Ben onu dikkatle dinlesem de, açıkçası gözlerim ve bütün ilgim ayakaltında yem toplayıp gökyüzünde sürü halinde uçmakta olan güvercinlerdeydi. Onlar aynı babamın albümünde tasvirlendiği gibi; siyah-beyaz ve külrengi, birbirinden narin ve tertemiz, insana manalı bakan ve biraz ürkektiler.
─ Ben arabada olacağım, dedi şoför, biraz ilerleyip arabasına doğru gitmeye hazırlanırken. Dolaştıktan sonra çıkarsınız. Güz havasına alerjim olmasaydı size yoldaşlık ederdim. Şanssız günümdeyim. Güzün dışarıda çok durduğum vakit sürekli hapşırıyorum.

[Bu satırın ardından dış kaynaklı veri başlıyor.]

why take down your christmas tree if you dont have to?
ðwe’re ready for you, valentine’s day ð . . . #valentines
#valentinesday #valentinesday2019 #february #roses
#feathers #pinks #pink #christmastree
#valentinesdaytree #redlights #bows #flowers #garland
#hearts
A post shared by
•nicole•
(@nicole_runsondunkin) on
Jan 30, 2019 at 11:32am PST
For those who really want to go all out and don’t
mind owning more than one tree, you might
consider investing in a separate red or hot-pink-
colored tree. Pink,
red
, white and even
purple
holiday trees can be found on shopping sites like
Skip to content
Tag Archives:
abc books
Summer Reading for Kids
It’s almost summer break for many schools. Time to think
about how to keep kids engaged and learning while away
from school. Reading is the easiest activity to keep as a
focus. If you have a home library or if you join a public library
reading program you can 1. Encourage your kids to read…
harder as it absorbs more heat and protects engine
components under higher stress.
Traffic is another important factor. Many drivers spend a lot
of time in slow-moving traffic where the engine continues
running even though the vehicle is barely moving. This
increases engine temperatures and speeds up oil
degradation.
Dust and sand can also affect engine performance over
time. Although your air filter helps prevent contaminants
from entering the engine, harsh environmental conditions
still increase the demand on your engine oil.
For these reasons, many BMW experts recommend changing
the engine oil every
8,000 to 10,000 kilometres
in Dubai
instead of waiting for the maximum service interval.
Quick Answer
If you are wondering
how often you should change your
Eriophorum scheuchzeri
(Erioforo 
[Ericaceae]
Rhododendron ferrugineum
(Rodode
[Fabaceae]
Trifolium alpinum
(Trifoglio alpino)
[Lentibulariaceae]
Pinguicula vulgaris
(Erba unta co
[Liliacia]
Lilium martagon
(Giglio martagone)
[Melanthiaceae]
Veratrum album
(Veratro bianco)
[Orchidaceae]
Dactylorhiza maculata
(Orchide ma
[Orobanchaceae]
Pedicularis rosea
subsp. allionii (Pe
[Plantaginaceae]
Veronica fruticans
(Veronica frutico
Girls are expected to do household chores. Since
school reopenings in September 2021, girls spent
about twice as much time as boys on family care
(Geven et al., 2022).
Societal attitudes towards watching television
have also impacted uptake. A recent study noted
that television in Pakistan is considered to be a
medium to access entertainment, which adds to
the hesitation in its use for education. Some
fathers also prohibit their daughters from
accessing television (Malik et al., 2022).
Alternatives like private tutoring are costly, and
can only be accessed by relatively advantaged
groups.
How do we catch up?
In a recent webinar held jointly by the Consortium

O hapşura hapşura arabasına doğru giderken, yerdeki tahılları toplayıp yemekle meşgul olan güvercinlere yaklaştım. Yerde yeterli yem kalmamıştı, bu yüzden çoğuna yem yetmiyor birbiriyle yem kavgasına tutuşuyorlardı. Bu durumda tıpkı insanlarda olduğu gibi onların da zayıf grubu dışarıda kalıyor, sadece daha çevik olanların şansı dönüyordu.
Ziyaretgâhın dışında bir deri bir kemik kalmış yaşlı bir kadın yem satıyordu. Başta görmemiştim. İnsanlar onun önündeki plastik torbada yem satın alıp geliyorlardı. Bunu görünce ben de gidip ondan çokça yem satın aldım. Önüme arkama bakmadan yem serptiğimi gören güvercinler etrafımı sardı. Gökyüzünde uçanlar da aşağı inip onların arasına karıştı. Bir anda sayısız güvercin ortasında kaldım. Onların bazıları korkuyu unutup yem alabilmek için elimi yumuşakça gagalarken, bazıları sırada sıkıştıkları için ayakkabımın üzerine kadar çıkarak mücadele ediyordu.

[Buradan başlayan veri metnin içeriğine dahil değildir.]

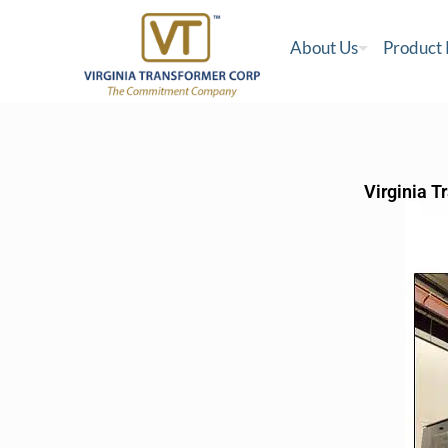
About Us
Product
Virginia T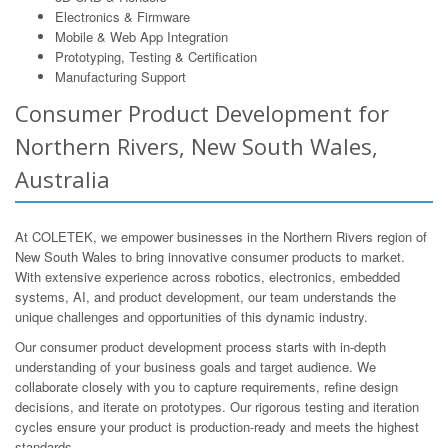
Electronics & Firmware
Mobile & Web App Integration
Prototyping, Testing & Certification
Manufacturing Support
Consumer Product Development for
Northern Rivers, New South Wales,
Australia
At COLETEK, we empower businesses in the Northern Rivers region of
New South Wales to bring innovative consumer products to market.
With extensive experience across robotics, electronics, embedded
systems, AI, and product development, our team understands the
unique challenges and opportunities of this dynamic industry.
Our consumer product development process starts with in-depth
understanding of your business goals and target audience. We
collaborate closely with you to capture requirements, refine design
decisions, and iterate on prototypes. Our rigorous testing and iteration
cycles ensure your product is production-ready and meets the highest
standards.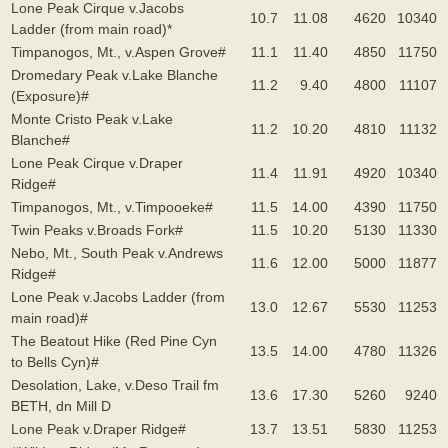
Lone Peak Cirque v.Jacobs
10.7
11.08
4620
10340
Ladder (from main road)*
Timpanogos, Mt., v.Aspen Grove#
11.1
11.40
4850
11750
Dromedary Peak v.Lake Blanche
11.2
9.40
4800
11107
(Exposure)#
Monte Cristo Peak v.Lake
11.2
10.20
4810
11132
Blanche#
Lone Peak Cirque v.Draper
11.4
11.91
4920
10340
Ridge#
Timpanogos, Mt., v.Timpooeke#
11.5
14.00
4390
11750
Twin Peaks v.Broads Fork#
11.5
10.20
5130
11330
Nebo, Mt., South Peak v.Andrews
11.6
12.00
5000
11877
Ridge#
Lone Peak v.Jacobs Ladder (from
13.0
12.67
5530
11253
main road)#
The Beatout Hike (Red Pine Cyn
13.5
14.00
4780
11326
to Bells Cyn)#
Desolation, Lake, v.Deso Trail fm
13.6
17.30
5260
9240
BETH, dn Mill D
Lone Peak v.Draper Ridge#
13.7
13.51
5830
11253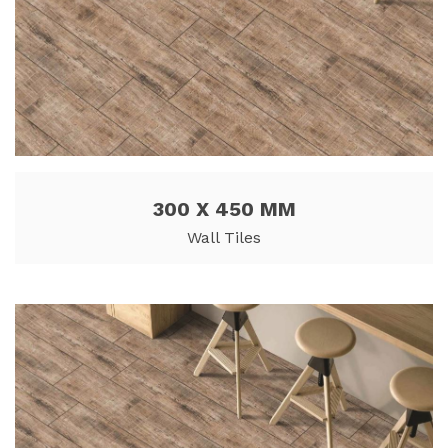
300 X 450 MM
Wall Tiles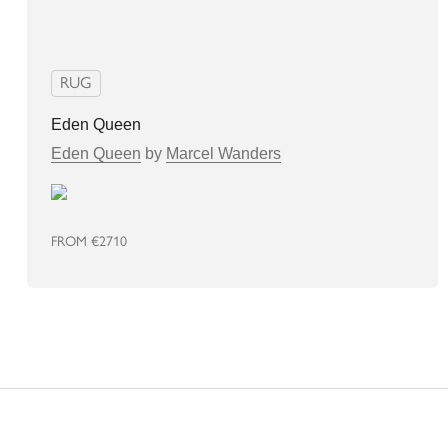
RUG
Eden Queen
Eden Queen
by
Marcel Wanders
FROM
€2710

Çok geçmeden elimdeki poşet boşaldı. Yoruldum ve dışarıdaki bir oturağa oturdum. Arkamda mezarlık vardı. Ziyaretgâh ve mezarlık uzun bir duvarla ayrılmış, pişmiş tuğlalı duvarlar arasından açılan pencereli eyerlerden eski mezarlık açıkça göze çarpıyordu. Tahminimce, onun yanında mescit de vardı. Malumdur ki, kimilerinin çıktığı yüksek kümbet üzerinde bakırdan yapılmış yarım ay resmi doğuya doğru eğimli gibi duruyordu.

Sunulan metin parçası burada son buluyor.